Moreover, it seems that legal education is pedagogically unsound. Now, I'm not a pedagogue. I'm not completely sure what that even means. But it seems that everyone, including Michele Bachmann, knows that people learn best when given feedback. Do parents sit silently by for four months, watching their kids do anything and everything they want, then at the end of those four months beat those children senseless for all the things they failed to learn and therefore did incorrectly during that time span? Only in trailer parks does this happen. Yet this is legal pedagogy. Grades typically rest on one exam, administered at the end of the semester. It seems that in a profession full of allegedly smart people, we could improve on this formula?

I suspect one reason legal education and the legal profession remain mired in less effective practices is that -- my third point -- legal education, like the practice of law, is a business. And US News and World Report is the CEO, the prison foreman, the pimp, whatever you want to call it. The system is fairly simple -- I don't think I'm oversimplifying, though I'm not the brightest bulb so I could be wrong. US News tells large law firms which schools are best. Large law firms select top students from the best law schools, thus bolstering the firms' image as home for the best and brightest (and of course top students go to large law firms because that's where the money is).

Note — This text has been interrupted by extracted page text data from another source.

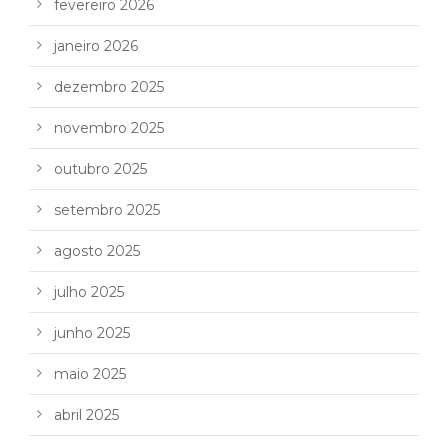
fevereiro 2026
janeiro 2026
dezembro 2025
novembro 2025
outubro 2025
setembro 2025
agosto 2025
julho 2025
junho 2025
maio 2025
abril 2025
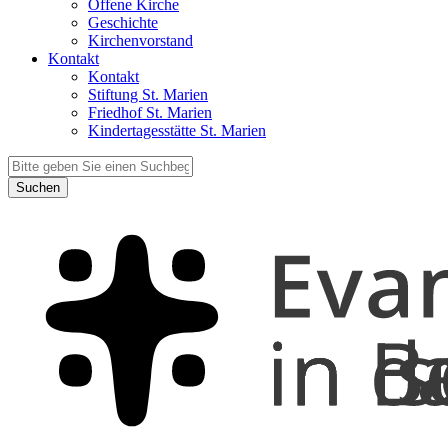
Offene Kirche
Geschichte
Kirchenvorstand
Kontakt
Kontakt
Stiftung St. Marien
Friedhof St. Marien
Kindertagesstätte St. Marien
Suchen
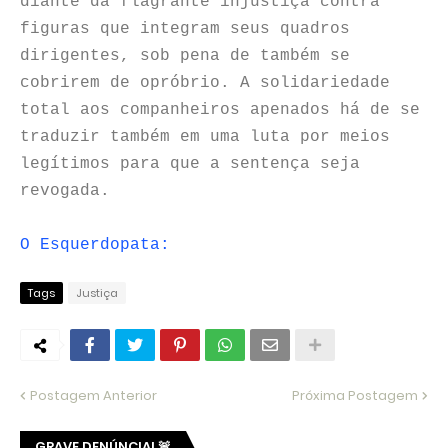
diante da flagrante injustiça contra
figuras que integram seus quadros
dirigentes, sob pena de também se
cobrirem de opróbrio. A solidariedade
total aos companheiros apenados há de se
traduzir também em uma luta por meios
legítimos para que a sentença seja
revogada.
O Esquerdopata:
Tags
Justiça
Postagem Anterior
Próxima Postagem
GRAVE DENÚNCIA! 🚨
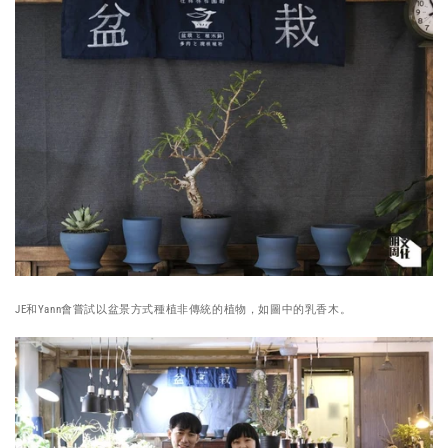
JE和Yann會嘗試以盆景方式種植非傳統的植物，如圖中的乳香木。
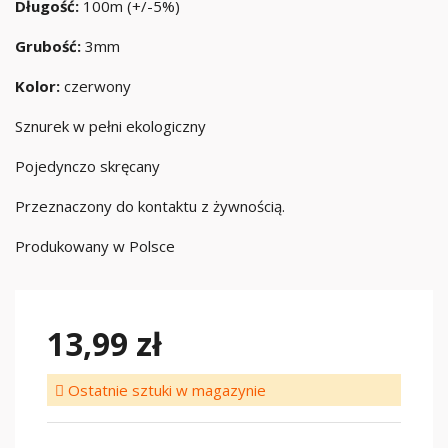
Długość:
100m (+/-5%)
Grubość:
3mm
Kolor:
czerwony
Sznurek w pełni ekologiczny
Pojedynczo skręcany
Przeznaczony do kontaktu z żywnością.
Produkowany w Polsce
13,99 zł
Ostatnie sztuki w magazynie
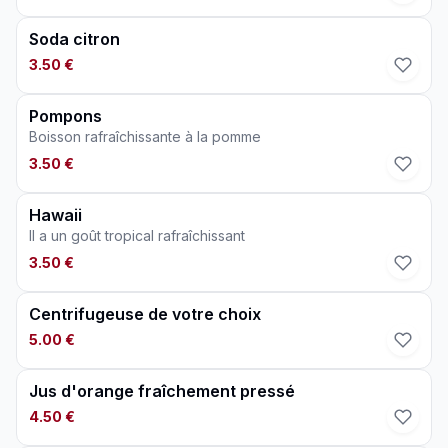
Soda citron
3.50 €
Pompons
Boisson rafraîchissante à la pomme
3.50 €
Hawaii
Il a un goût tropical rafraîchissant
3.50 €
Centrifugeuse de votre choix
5.00 €
Jus d'orange fraîchement pressé
4.50 €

But the system needs a mechanism to identify the top students, and that creaky old mechanism has been for decades and remains, for most core law school courses, a semester of Socratic questioning followed by a single exam. Whether or not this mechanism accurately or effectively identifies the best and brightest students isn't really what's important; what's important is that the legal profession either believes it does or is simply too risk averse to accept an alternate mechanism for fear of losing track of who's who in the hierarchy of law students and thus suffering the indignity of large law firms inadvertently hiring idiots. So legal education's poor pedagogy (man, I hope that word means what I think it does or even KFC won't hire me) perpetuates itself, because if a non-elite law school changes its mode of education and student assessment, employers could balk at hiring that school's students -- how will employers know, after all, who's smart and who's not if students' GPAs aren't based on single exams, the way it's been for so long? And if employers balk at hiring from this non-elite law school, students might balk at enrolling. And if students balk at enrolling, who will pay tuition? It's a business.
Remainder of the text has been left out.